The indictment of Jair Bolsonaro for attempting a coup d’état marks, symbolically, an institutional effort to reestablish democratic boundaries that had been steadily eroded in recent years. Though late, his prosecution signals a public assertion that attacks on constitutional order will not be normalized. Yet the effectiveness of this response remains uncertain—especially within a global context in which democratic institutions are being tested by political elites operating in sync with billionaire tech magnates, empowered by platforms that wield unchecked influence.

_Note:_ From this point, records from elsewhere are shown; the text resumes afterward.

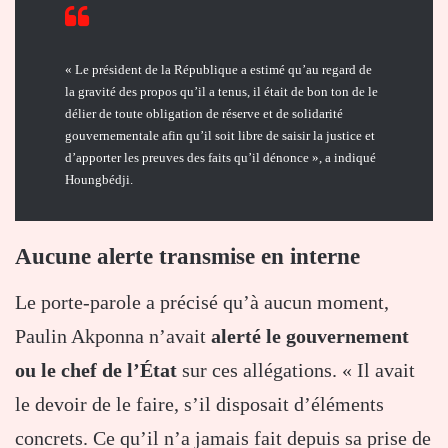
« Le président de la République a estimé qu’au regard de
la gravité des propos qu’il a tenus, il était de bon ton de le
délier de toute obligation de réserve et de solidarité
gouvernementale afin qu’il soit libre de saisir la justice et
d’apporter les preuves des faits qu’il dénonce », a indiqué
Houngbédji.
Aucune alerte transmise en interne
Le porte-parole a précisé qu’à aucun moment,
Paulin Akponna n’avait
alerté le gouvernement
ou le chef de l’État
sur ces allégations. « Il avait
le devoir de le faire, s’il disposait d’éléments
concrets. Ce qu’il n’a jamais fait depuis sa prise de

The Brazilian case starkly illustrates how the erosion of public trust, the industrialization of disinformation, and the capture of institutions by private interests can create the conditions for rupture. But it also shows the potential—however fragile and incomplete—for institutional pushback. The question that remains is whether democratic, legal, and regulatory mechanisms will be capable of containing not only the domestic actors who drive authoritarian agendas, but also the transnational forces that profit from their rise. What is at stake is not only a recent past of democratic decline, but the very future of sovereignty in the algorithmic age.